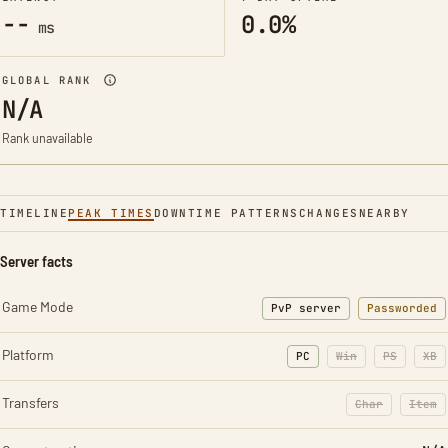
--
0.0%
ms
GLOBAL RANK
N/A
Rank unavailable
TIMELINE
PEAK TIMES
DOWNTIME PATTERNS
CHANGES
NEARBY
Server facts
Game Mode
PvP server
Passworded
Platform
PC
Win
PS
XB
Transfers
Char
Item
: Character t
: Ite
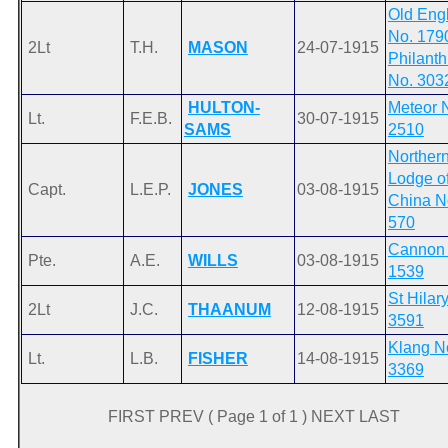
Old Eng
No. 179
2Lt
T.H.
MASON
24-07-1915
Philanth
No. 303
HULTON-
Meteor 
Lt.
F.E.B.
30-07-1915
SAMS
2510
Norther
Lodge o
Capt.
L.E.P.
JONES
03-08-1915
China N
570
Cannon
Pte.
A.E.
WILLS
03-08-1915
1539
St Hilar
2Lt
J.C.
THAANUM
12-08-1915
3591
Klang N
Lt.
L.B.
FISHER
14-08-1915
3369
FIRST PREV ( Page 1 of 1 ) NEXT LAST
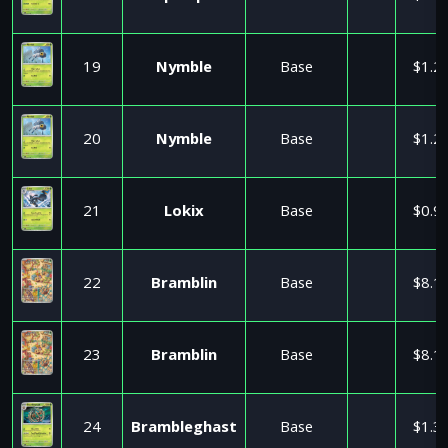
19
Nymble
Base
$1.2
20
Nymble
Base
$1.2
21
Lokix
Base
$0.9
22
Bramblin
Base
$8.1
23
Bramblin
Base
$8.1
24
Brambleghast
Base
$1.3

* _Work order_
Without the pictures, restate each entry exactly.

* _Answer to the exercise_
--
0.0%
ms
GLOBAL RANK
N/A
Rank unavailable
TIMELINE
PEAK TIMES
DOWNTIME PATTERNS
CHANGES
NEARBY
Server facts
Game Mode
PvP server
Passworded
Platform
PC
Win
PS
XB
Transfers
Char
Item
: Character t
: Ite
Old Eng
No. 179
2Lt
T.H.
MASON
24-07-1915
Philanth
No. 303
HULTON-
Meteor 
Lt.
F.E.B.
30-07-1915
SAMS
2510
Norther
Lodge o
Capt.
L.E.P.
JONES
03-08-1915
China N
570
Cannon
Pte.
A.E.
WILLS
03-08-1915
1539
St Hilar
2Lt
J.C.
THAANUM
12-08-1915
3591
Klang N
Lt.
L.B.
FISHER
14-08-1915
3369
FIRST PREV ( Page 1 of 1 ) NEXT LAST
19
Nymble
Base
$1.2
20
Nymble
Base
$1.2
21
Lokix
Base
$0.9
22
Bramblin
Base
$8.1
23
Bramblin
Base
$8.1
24
Brambleghast
Base
$1.3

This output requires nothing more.